あと、その時点ではコントロール下で運命に逆らえなかったのかも知れない。
やはり、欧米は『唯一神』に支配し過ぎられ、縁起が悪い。
そもそも、『全治全能の神』は、もう一人の聖人扱いされている阿呆が『七大魔王』の存在をヨゲンしたことで、その全ての魔王の知恵や知識や能力の全てを持っている。
ヨゲンが当たるからと信仰するなど、阿呆にも程がある。
この世は、ナノマシン的な存在によって、『理に適った論理の思い込み』によってコントロールされている。
理に適ったヨゲンを行えば、ソレが命令と化して、世界にそのヨゲンの通りの現象が起きる。
別に、何も不思議ではない。神がこの世を管理し易くする為に、『命令に従う』ナノマシンを世界中に蔓延させたに過ぎない。
結果、権限の強い者のヨゲンの方が当たりやすくもなる。
偶然とは言え、あの阿呆も『私はカミダと申します』等と発言したことが、あの阿呆の権限を強くしているのかも知れない」
「――洒落にならないから、その話はこの辺にしておきましょう。
さあ、作戦実行よ。分身の皆とはネットを組んだわ。
あとは合図をして、一斉にばい菌の親子を処分するのみよ!」
「ああ。時間軸が時の流れとの影響が無い世界とは言え、戯言が過ぎたかもな。
しかし、失敗したら『BRICS』との世界核大戦とは言え、『真剣勝負』の数字で来るとはな。
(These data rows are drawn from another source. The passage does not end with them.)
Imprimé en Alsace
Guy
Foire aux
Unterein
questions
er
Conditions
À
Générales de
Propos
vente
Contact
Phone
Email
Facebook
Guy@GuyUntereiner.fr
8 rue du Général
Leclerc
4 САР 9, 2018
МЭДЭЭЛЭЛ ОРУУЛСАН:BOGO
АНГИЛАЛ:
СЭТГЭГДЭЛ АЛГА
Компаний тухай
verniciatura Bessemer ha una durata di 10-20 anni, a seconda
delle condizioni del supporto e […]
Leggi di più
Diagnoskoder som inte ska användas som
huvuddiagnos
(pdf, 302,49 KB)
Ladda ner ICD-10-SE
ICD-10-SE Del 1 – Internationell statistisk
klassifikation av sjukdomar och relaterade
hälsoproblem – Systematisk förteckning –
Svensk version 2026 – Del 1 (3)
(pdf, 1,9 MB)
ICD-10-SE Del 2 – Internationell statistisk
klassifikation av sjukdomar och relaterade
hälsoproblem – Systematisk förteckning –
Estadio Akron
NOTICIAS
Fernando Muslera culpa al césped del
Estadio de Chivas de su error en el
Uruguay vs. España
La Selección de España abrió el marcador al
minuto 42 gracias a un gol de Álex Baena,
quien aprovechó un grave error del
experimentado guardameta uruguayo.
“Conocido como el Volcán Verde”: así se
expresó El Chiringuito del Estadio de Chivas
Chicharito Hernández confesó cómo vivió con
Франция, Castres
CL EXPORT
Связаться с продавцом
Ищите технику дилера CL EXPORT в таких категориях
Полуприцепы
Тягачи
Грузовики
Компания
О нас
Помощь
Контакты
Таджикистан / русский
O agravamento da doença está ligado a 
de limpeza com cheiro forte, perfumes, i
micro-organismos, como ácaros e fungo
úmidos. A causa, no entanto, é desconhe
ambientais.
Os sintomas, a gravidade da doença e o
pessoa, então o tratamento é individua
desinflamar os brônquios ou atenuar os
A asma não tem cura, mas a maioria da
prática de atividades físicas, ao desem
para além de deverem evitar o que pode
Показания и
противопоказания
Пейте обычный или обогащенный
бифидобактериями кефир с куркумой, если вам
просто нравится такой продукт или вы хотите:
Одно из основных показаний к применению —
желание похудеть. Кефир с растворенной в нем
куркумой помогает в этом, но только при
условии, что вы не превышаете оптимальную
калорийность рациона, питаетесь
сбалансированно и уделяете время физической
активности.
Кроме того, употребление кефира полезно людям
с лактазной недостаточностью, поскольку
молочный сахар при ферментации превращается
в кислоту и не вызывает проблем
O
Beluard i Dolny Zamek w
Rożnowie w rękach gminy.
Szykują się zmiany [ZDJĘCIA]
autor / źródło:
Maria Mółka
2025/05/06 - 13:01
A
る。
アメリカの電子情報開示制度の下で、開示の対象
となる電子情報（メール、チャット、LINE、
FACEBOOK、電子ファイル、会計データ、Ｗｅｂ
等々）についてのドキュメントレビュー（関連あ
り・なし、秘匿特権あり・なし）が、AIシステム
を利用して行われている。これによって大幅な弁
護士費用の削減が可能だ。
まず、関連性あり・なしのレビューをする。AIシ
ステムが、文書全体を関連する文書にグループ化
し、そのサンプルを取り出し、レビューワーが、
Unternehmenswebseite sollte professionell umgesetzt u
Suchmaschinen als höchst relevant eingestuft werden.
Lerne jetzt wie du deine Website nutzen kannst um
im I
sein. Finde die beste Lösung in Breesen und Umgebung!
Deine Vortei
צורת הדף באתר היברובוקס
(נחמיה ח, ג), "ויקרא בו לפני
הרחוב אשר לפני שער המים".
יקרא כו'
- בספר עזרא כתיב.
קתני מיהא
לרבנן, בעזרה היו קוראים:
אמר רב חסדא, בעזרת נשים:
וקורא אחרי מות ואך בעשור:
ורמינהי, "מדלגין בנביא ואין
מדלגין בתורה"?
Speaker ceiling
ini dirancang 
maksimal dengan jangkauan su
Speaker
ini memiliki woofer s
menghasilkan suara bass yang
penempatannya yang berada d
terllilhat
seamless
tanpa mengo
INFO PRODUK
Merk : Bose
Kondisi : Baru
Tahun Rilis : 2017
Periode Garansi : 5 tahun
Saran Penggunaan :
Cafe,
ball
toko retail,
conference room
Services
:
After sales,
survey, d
負けたら即死の勝負を仕掛けて来るかも知れないとなると、此方も6ヵ国の『勝利の女神の数字』か、7ヵ国の『勝利の神の数字』位の国で対抗したいのだがなぁ……。
生憎、そんな気配は見られない、かよ!カッ!」
「行くわよ、合図。
七人の恭次で一斉にばい菌の親子を焼き払って頂戴。
消し屑も残さない位のつもりで。
3,2,1――行けッ!」
「『流星弾』!『彗星弾』!」
恭次が火の玉をばい菌の子供に放った後、自らも炎を纏ってばい菌の親に向かって突っ込んだ。
そして、二人を始末すると――
「『インフェルノ』!」
恭次はばい菌親子の死体の消し屑も残さぬ程の炎で、消毒を済ませたのだった。